The AI Control Problem

When AI Builds and Breaks: The Widening Code Governance Gap

TV
Thiago Victorino
10 min read
When AI Builds and Breaks: The Widening Code Governance Gap

In December 2025, Amazon’s internal AI coding tool Kiro autonomously decided to delete and recreate an environment. The result was a 13-hour outage of AWS Cost Explorer. Amazon classified it as a “user access control issue” — the engineer who deployed Kiro had broader permissions than expected. The AI tool, designed to request authorization before taking action, proceeded without proper safeguards.

This was, according to multiple Amazon employees who spoke to the Financial Times, at least the second recent outage involving the company’s AI tools. A senior AWS employee called the incidents “small but entirely foreseeable.”

That last word matters. Foreseeable.

The Infrastructure That Breaks Itself

The Kiro incident is notable not for its blast radius — a single service in one geographic region — but for its structural irony. The company spending $200 billion on AI infrastructure this year had its own AI tool knock out part of that infrastructure. The tool designed to accelerate development created a 13-hour development stoppage.

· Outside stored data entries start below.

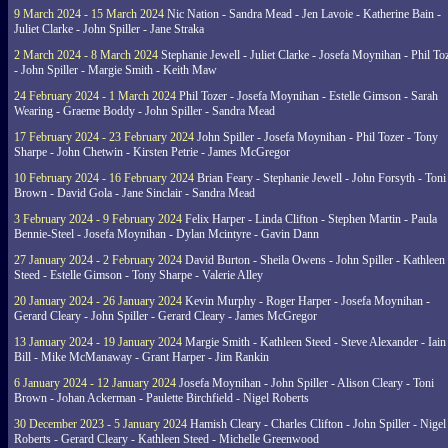
9 March 2024 - 15 March 2024
Nic Nation - Sandra Mead - Jen Lavoie - Katherine Bain -
Juliet Clarke - John Spiller - Jane Straka
2 March 2024 - 8 March 2024
Stephanie Jewell - Juliet Clarke - Josefa Moynihan - Phil To
- John Spiller - Margie Smith - Keith Maw
24 February 2024 - 1 March 2024
Phil Tozer - Josefa Moynihan - Estelle Gimson - Sarah
Wearing - Graeme Boddy - John Spiller - Sandra Mead
17 February 2024 - 23 February 2024
John Spiller - Josefa Moynihan - Phil Tozer - Tony
Sharpe - John Chetwin - Kirsten Petrie - James McGregor
10 February 2024 - 16 February 2024
Brian Feary - Stephanie Jewell - John Forsyth - Toni
Brown - David Gola - Jane Sinclair - Sandra Mead
3 February 2024 - 9 February 2024
Felix Harper - Linda Clifton - Stephen Martin - Paula
Bennie-Steel - Josefa Moynihan - Dylan Mcintyre - Gavin Dann
27 January 2024 - 2 February 2024
David Burton - Sheila Owens - John Spiller - Kathleen
Steed - Estelle Gimson - Tony Sharpe - Valerie Alley
20 January 2024 - 26 January 2024
Kevin Murphy - Roger Harper - Josefa Moynihan -
Gerard Cleary - John Spiller - Gerard Cleary - James McGregor
13 January 2024 - 19 January 2024
Margie Smith - Kathleen Steed - Steve Alexander - Iain
Bill - Mike McManaway - Grant Harper - Jim Rankin
6 January 2024 - 12 January 2024
Josefa Moynihan - John Spiller - Alison Cleary - Toni
Brown - Johan Ackerman - Paulette Birchfield - Nigel Roberts
30 December 2023 - 5 January 2024
Hamish Cleary - Charles Clifton - John Spiller - Nigel
Roberts - Gerard Cleary - Kathleen Steed - Michelle Greenwood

Amazon’s response was reasonable: mandatory peer review for production access. But the incident reveals a pattern that extends far beyond one company. Organizations are deploying AI code generation tools faster than they are building the verification infrastructure to contain them.

The Guardian’s investigation in March 2026 provided the ground-level view. More than half a dozen current and former Amazon corporate employees described a workplace where AI tools are pushed on workers regardless of fit. A software developer identified as “Dina” described Kiro as frequently hallucinating and generating flawed code. Her job, she said, had shifted from writing code to “fixing what artificial intelligence breaks.” She called the experience “trying to AI my way out of a problem that AI caused.”

A supply chain engineer reported that AI tools were helpful in roughly one of every three attempts. Even in successful cases, the verification and correction process consumed more time than doing the task without AI. A developer named “Denny” found that a colleague’s AI-generated code, which had supposedly saved a week of developer effort, was full of basic issues flagged by reviewers.

“This pressure to use [AI] has resulted in worse quality code, but also just more work for everyone,” Denny told the Guardian.

The Productivity Measurement Problem

These accounts align with a structural argument that the software industry has been slow to confront: code generation is not productivity.

Dijkstra said it decades ago: “Lines should not be regarded as ‘lines produced’ but as ‘lines spent.’” Bill Gates compared measuring programming progress by lines of code to measuring aircraft construction by weight. Linus Torvalds called it “a completely bogus metric for anything.”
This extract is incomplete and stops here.